▶ **TASK ITEM**
Transcribe the records that follow exactly. Skip the pictures.

(Saved entries)
= = = =

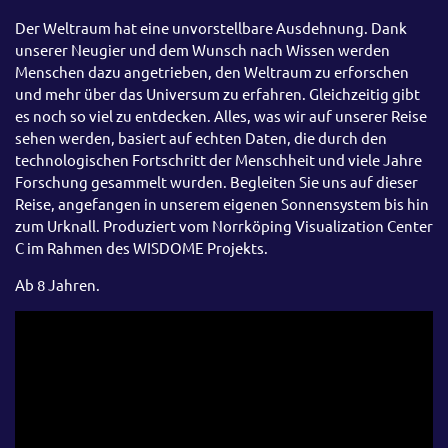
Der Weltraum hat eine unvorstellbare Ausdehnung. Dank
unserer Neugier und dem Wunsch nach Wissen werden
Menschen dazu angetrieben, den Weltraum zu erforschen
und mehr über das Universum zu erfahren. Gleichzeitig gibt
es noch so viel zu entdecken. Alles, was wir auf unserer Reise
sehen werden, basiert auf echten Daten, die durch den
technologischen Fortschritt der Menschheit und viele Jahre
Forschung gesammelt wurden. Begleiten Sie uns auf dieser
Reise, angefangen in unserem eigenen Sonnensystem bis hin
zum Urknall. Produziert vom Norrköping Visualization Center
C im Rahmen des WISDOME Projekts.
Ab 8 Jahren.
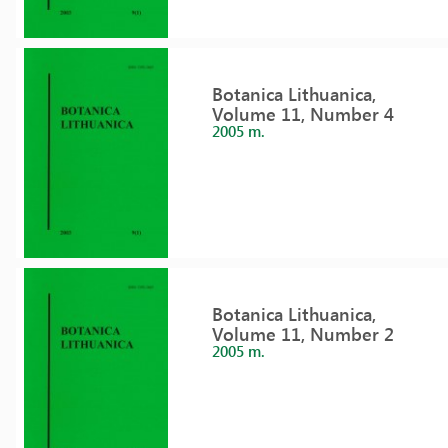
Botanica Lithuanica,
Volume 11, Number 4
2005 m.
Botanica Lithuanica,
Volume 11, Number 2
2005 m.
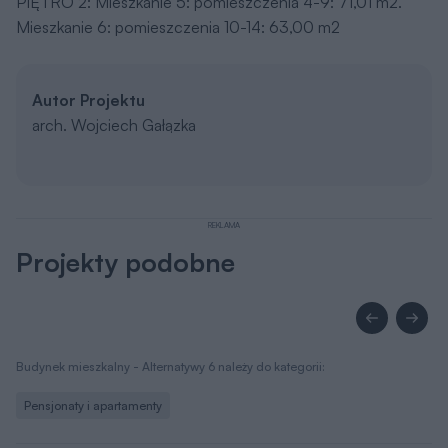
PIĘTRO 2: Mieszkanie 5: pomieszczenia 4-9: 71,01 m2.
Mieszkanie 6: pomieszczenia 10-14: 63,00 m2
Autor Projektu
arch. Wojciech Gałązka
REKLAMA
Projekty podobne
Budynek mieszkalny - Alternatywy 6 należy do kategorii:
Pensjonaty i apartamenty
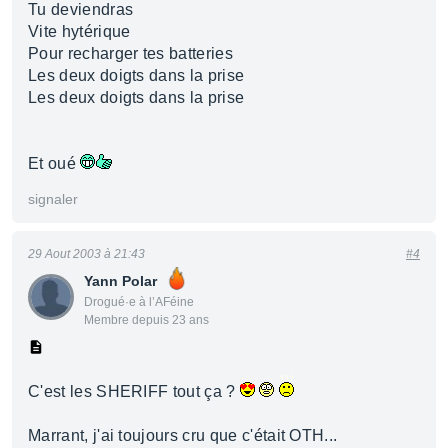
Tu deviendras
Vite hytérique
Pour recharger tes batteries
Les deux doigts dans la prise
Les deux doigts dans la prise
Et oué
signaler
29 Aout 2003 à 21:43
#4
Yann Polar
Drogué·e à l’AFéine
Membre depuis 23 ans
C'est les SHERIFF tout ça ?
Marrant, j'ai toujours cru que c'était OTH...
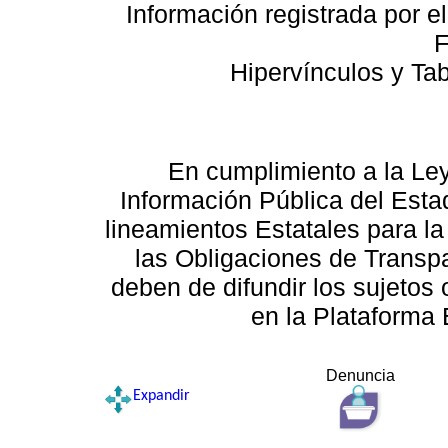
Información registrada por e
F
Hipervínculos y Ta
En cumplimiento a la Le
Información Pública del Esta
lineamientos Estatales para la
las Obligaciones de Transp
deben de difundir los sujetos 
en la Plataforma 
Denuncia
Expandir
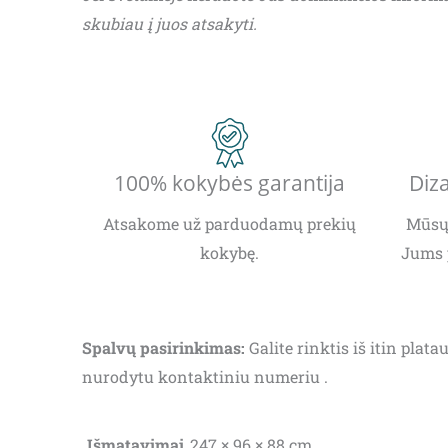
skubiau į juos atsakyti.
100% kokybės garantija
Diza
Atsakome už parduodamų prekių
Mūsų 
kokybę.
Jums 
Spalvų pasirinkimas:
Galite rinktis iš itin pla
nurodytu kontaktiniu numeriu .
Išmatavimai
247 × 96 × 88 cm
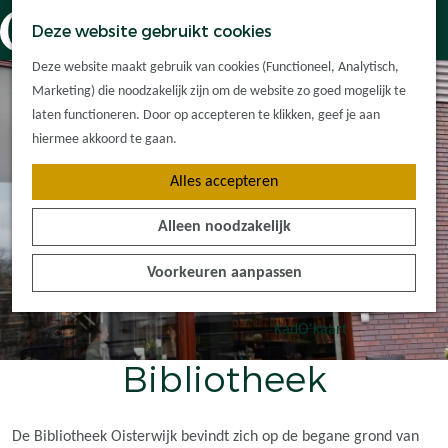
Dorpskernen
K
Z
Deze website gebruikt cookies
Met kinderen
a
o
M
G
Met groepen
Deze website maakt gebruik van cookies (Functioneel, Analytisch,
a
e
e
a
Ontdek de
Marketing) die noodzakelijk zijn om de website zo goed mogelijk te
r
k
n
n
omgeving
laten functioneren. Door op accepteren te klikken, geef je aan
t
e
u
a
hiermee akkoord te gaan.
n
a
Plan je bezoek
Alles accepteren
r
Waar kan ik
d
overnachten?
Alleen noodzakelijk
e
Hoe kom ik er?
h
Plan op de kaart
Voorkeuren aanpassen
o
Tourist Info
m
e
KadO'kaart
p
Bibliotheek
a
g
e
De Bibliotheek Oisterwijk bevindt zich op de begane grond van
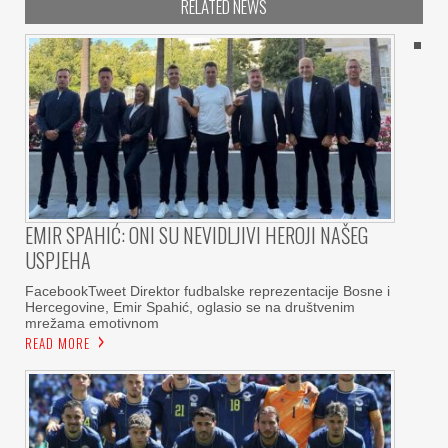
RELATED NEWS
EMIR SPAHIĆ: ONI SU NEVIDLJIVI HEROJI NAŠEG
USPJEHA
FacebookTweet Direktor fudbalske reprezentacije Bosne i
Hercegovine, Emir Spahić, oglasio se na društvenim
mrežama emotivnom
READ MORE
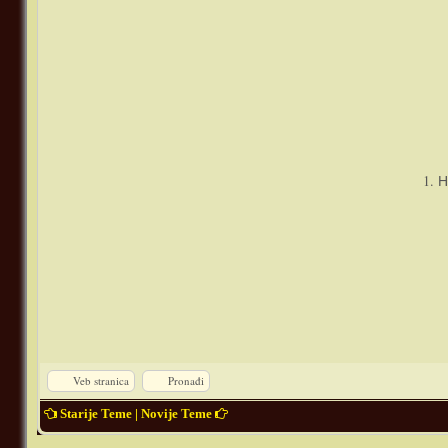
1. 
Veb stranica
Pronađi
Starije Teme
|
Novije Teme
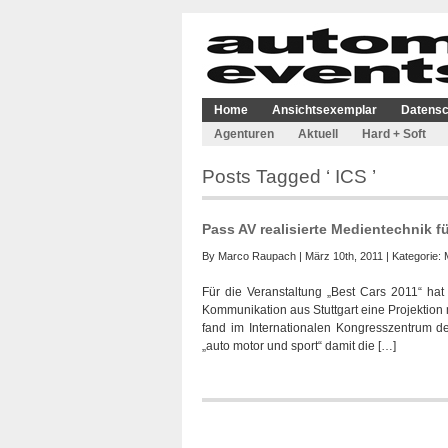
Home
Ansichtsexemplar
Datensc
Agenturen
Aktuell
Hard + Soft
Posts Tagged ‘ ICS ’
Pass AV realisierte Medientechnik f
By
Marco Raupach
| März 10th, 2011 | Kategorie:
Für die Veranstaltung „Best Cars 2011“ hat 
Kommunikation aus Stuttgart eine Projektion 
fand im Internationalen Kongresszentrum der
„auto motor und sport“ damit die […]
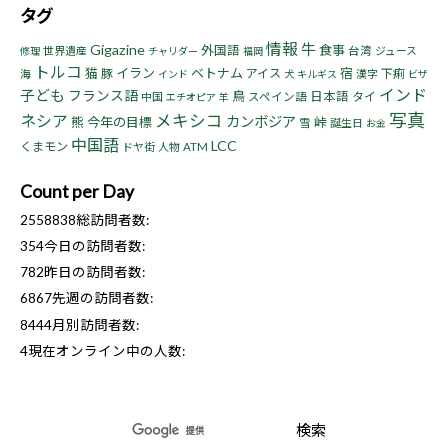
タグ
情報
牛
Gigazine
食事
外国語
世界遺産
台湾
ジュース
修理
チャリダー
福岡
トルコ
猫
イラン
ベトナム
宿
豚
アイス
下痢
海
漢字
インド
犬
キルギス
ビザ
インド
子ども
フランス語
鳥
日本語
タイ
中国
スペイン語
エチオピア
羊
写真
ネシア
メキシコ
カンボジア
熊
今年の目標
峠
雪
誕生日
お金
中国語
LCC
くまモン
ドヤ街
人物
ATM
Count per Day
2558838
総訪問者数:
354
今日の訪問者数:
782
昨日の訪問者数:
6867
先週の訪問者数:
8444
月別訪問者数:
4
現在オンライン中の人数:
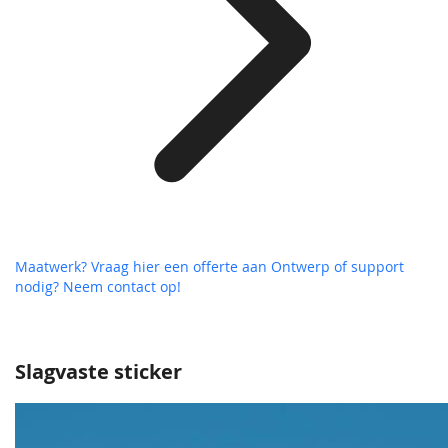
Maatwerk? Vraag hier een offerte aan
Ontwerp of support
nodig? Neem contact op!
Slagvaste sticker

= = = =

▶ **TASK RESULT**
Der Weltraum hat eine unvorstellbare Ausdehnung. Dank
unserer Neugier und dem Wunsch nach Wissen werden
Menschen dazu angetrieben, den Weltraum zu erforschen
und mehr über das Universum zu erfahren. Gleichzeitig gibt
es noch so viel zu entdecken. Alles, was wir auf unserer Reise
sehen werden, basiert auf echten Daten, die durch den
technologischen Fortschritt der Menschheit und viele Jahre
Forschung gesammelt wurden. Begleiten Sie uns auf dieser
Reise, angefangen in unserem eigenen Sonnensystem bis hin
zum Urknall. Produziert vom Norrköping Visualization Center
C im Rahmen des WISDOME Projekts.
Ab 8 Jahren.
Botanica Lithuanica,
Volume 11, Number 4
2005 m.
Botanica Lithuanica,
Volume 11, Number 2
2005 m.
PIĘTRO 2: Mieszkanie 5: pomieszczenia 4-9: 71,01 m2.
Mieszkanie 6: pomieszczenia 10-14: 63,00 m2
Autor Projektu
arch. Wojciech Gałązka
REKLAMA
Projekty podobne
Budynek mieszkalny - Alternatywy 6 należy do kategorii:
Pensjonaty i apartamenty
Tu deviendras
Vite hytérique
Pour recharger tes batteries
Les deux doigts dans la prise
Les deux doigts dans la prise
Et oué
signaler
29 Aout 2003 à 21:43
#4
Yann Polar
Drogué·e à l’AFéine
Membre depuis 23 ans
C'est les SHERIFF tout ça ?
Marrant, j'ai toujours cru que c'était OTH...
Información registrada por e
F
Hipervínculos y Ta
En cumplimiento a la Le
Información Pública del Esta
lineamientos Estatales para la
las Obligaciones de Transp
deben de difundir los sujetos 
en la Plataforma 
Denuncia
Expandir
skubiau į juos atsakyti.
100% kokybės garantija
Diza
Atsakome už parduodamų prekių
Mūsų 
kokybę.
Jums 
Spalvų pasirinkimas:
Galite rinktis iš itin pla
nurodytu kontaktiniu numeriu .
Išmatavimai
247 × 96 × 88 cm
Dorpskernen
K
Z
Deze website gebruikt cookies
Met kinderen
a
o
M
G
Met groepen
Deze website maakt gebruik van cookies (Functioneel, Analytisch,
a
e
e
a
Ontdek de
Marketing) die noodzakelijk zijn om de website zo goed mogelijk te
r
k
n
n
omgeving
laten functioneren. Door op accepteren te klikken, geef je aan
t
e
u
a
hiermee akkoord te gaan.
n
a
Plan je bezoek
Alles accepteren
r
Waar kan ik
d
overnachten?
Alleen noodzakelijk
e
Hoe kom ik er?
h
Plan op de kaart
Voorkeuren aanpassen
o
Tourist Info
m
e
KadO'kaart
p
Bibliotheek
a
g
e
De Bibliotheek Oisterwijk bevindt zich op de begane grond van
RELATED NEWS
EMIR SPAHIĆ: ONI SU NEVIDLJIVI HEROJI NAŠEG
USPJEHA
FacebookTweet Direktor fudbalske reprezentacije Bosne i
Hercegovine, Emir Spahić, oglasio se na društvenim
mrežama emotivnom
READ MORE
1. 
Veb stranica
Pronađi
Starije Teme
|
Novije Teme
Home
Ansichtsexemplar
Datensc
Agenturen
Aktuell
Hard + Soft
Posts Tagged ‘ ICS ’
Pass AV realisierte Medientechnik f
By
Marco Raupach
| März 10th, 2011 | Kategorie:
Für die Veranstaltung „Best Cars 2011“ hat 
Kommunikation aus Stuttgart eine Projektion 
fand im Internationalen Kongresszentrum der
„auto motor und sport“ damit die […]
タグ
情報
牛
Gigazine
食事
外国語
世界遺産
台湾
ジュース
修理
チャリダー
福岡
トルコ
猫
イラン
ベトナム
宿
豚
アイス
下痢
海
漢字
インド
犬
キルギス
ビザ
インド
子ども
フランス語
鳥
日本語
タイ
中国
スペイン語
エチオピア
羊
写真
ネシア
メキシコ
カンボジア
熊
今年の目標
峠
雪
誕生日
お金
中国語
LCC
くまモン
ドヤ街
人物
ATM
Count per Day
2558838
総訪問者数:
354
今日の訪問者数:
782
昨日の訪問者数:
6867
先週の訪問者数:
8444
月別訪問者数:
4
現在オンライン中の人数:
Maatwerk? Vraag hier een offerte aan
Ontwerp of support
nodig? Neem contact op!
Slagvaste sticker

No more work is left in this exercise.